Paternity establishment deadline: Paternity must have been established (recognized or determined by court) before you turned 23. If paternity was never formally established, or if it was established after your 23rd birthday, you do not qualify for this pathway.
Parents' later marriage: If your parents married after you were born, you still qualify for this pathway (the requirement is that they were unmarried at your birth). If they married before you were born, you do not qualify under this pathway.

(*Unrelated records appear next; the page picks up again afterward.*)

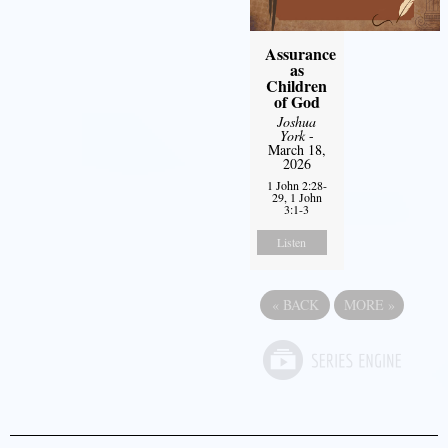
Assurance
as
Children
of God
Joshua
York
-
March 18,
2026
1 John 2:28-
29, 1 John
3:1-3
Listen
«
BACK
MORE
»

Father's naturalization: If your father naturalized in another country before you were born, the citizenship chain is broken and you do not qualify. If he naturalized after you were born, the chain remains intact (provided he was still German at your birth).
Descendants' Eligibility
If you are a descendant (child, grandchild, great-grandchild) of someone who qualifies under this pathway, you may also acquire German citizenship by declaration under Section 5, provided you were born after May 23, 1949.
Conditions & Warnings
Hard deadline of August 19, 2031 — the declaration must be received (not merely sent) by this date. Plan to submit by mid-2031 to account for postal delays.
Document gathering typically takes 12–18 months. Begin immediately; waiting until 2030 creates severe risk of missing the deadline.
A December 2025 Cologne court ruling requires paternity recognition to be valid under German law, including compliance with German conflict-of-law rules. Foreign paternity recognition may not be accepted if it does not meet these standards, particularly for births before September 1, 1986.
If your German father naturalized in another country before your birth, you do not qualify. The father must have been a German citizen at the time of your birth.
Paternity must have been formally recognized or a court determination initiated before your 23rd birthday. If neither occurred, you cannot qualify under Section 5.
Qualifications
Fees
Declaration itself is free; €51 fee is for issuance of citizenship certificate (Urkunde). Additional costs for document acquisition, translation, and apostille are not government fees.